** Input records follows **

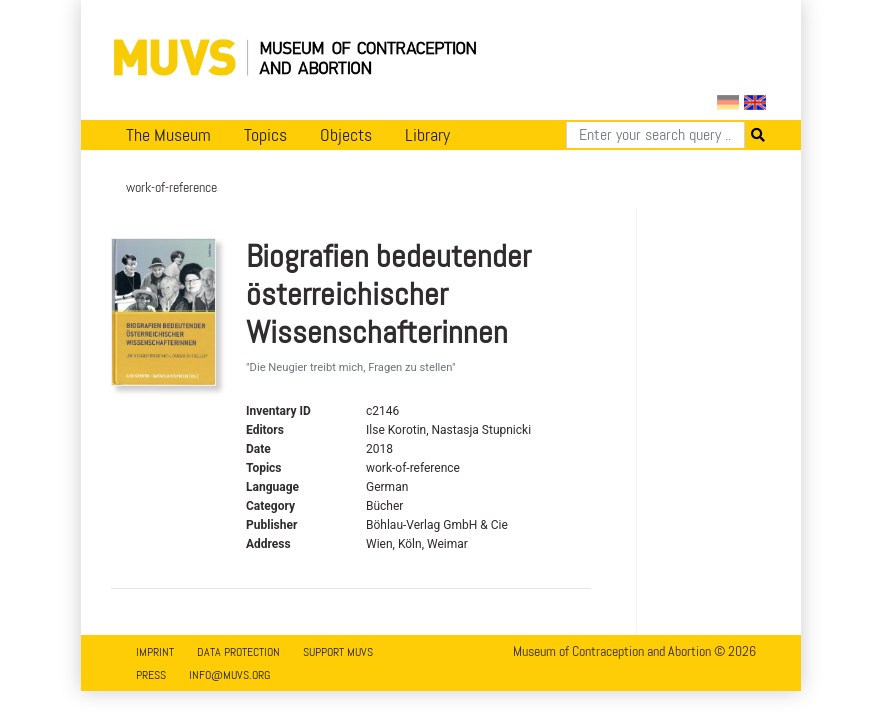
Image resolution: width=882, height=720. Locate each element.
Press (151, 675)
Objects (346, 135)
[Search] (655, 135)
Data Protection (238, 652)
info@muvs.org (229, 675)
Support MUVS (338, 652)
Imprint (155, 652)
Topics (265, 135)
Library (427, 135)
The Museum (168, 135)
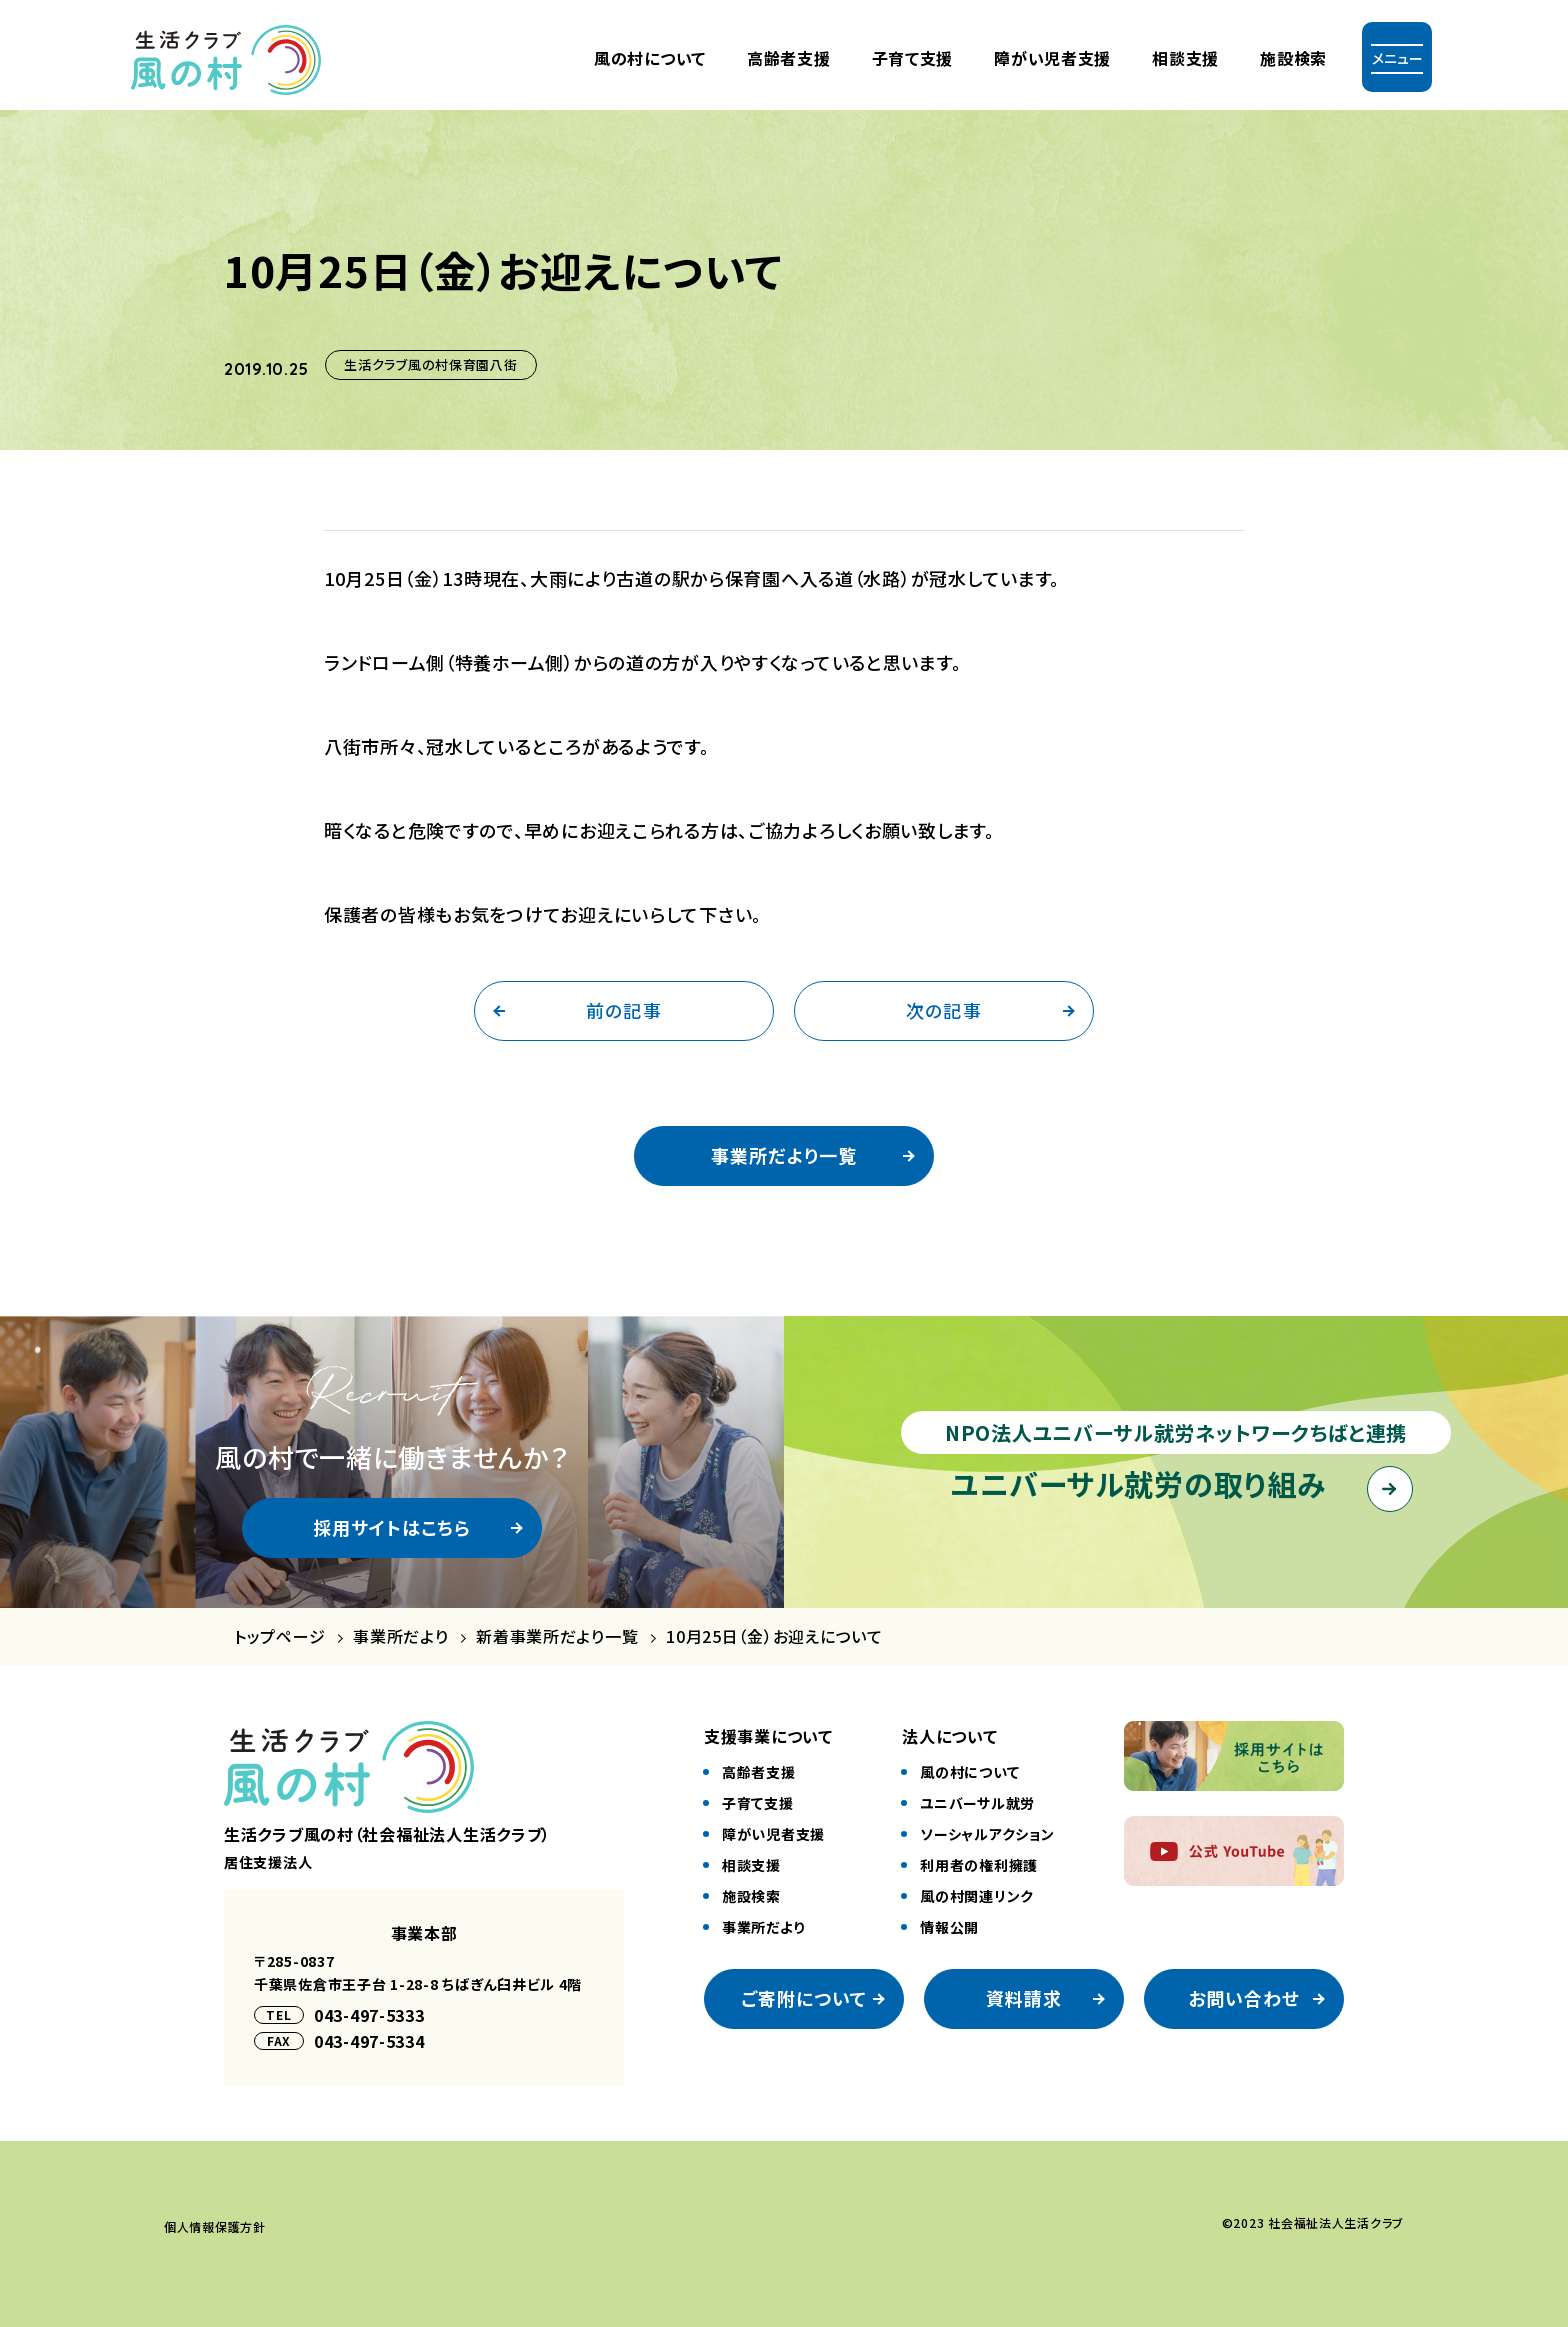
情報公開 (949, 1927)
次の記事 (943, 1010)
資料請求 (1024, 1998)
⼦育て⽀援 (913, 58)
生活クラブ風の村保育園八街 (430, 364)
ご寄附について (804, 1998)
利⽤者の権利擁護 (979, 1865)
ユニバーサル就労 (977, 1803)
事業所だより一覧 (784, 1155)
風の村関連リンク (977, 1896)
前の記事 (623, 1010)
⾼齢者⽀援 (789, 58)
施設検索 (1293, 58)
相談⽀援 (751, 1865)
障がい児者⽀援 (1052, 58)
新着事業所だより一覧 (557, 1636)
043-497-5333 (369, 2015)
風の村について (650, 58)
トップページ (279, 1636)
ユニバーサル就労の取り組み (1138, 1483)
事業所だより (400, 1636)
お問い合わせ (1244, 1998)
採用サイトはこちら (392, 1527)
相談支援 (1185, 58)
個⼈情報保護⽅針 (215, 2226)
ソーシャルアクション (987, 1834)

** End of Input records **

Task prompt:
The material should be returned verbatim, with all images omitted.

The answer:
Image resolution: width=882, height=720. Locate each element.
Press (151, 675)
Objects (346, 135)
[Search] (655, 135)
Data Protection (238, 652)
info@muvs.org (229, 675)
Support MUVS (338, 652)
Imprint (155, 652)
Topics (265, 135)
Library (427, 135)
The Museum (168, 135)
情報公開 (949, 1927)
次の記事 (943, 1010)
資料請求 (1024, 1998)
⼦育て⽀援 (913, 58)
生活クラブ風の村保育園八街 (430, 364)
ご寄附について (804, 1998)
利⽤者の権利擁護 (979, 1865)
ユニバーサル就労 (977, 1803)
事業所だより一覧 (784, 1155)
風の村関連リンク (977, 1896)
前の記事 (623, 1010)
⾼齢者⽀援 (789, 58)
施設検索 (1293, 58)
相談⽀援 (751, 1865)
障がい児者⽀援 (1052, 58)
新着事業所だより一覧 (557, 1636)
043-497-5333 (369, 2015)
風の村について (650, 58)
トップページ (279, 1636)
ユニバーサル就労の取り組み (1138, 1483)
事業所だより (400, 1636)
お問い合わせ (1244, 1998)
採用サイトはこちら (392, 1527)
相談支援 (1185, 58)
個⼈情報保護⽅針 (215, 2226)
ソーシャルアクション (987, 1834)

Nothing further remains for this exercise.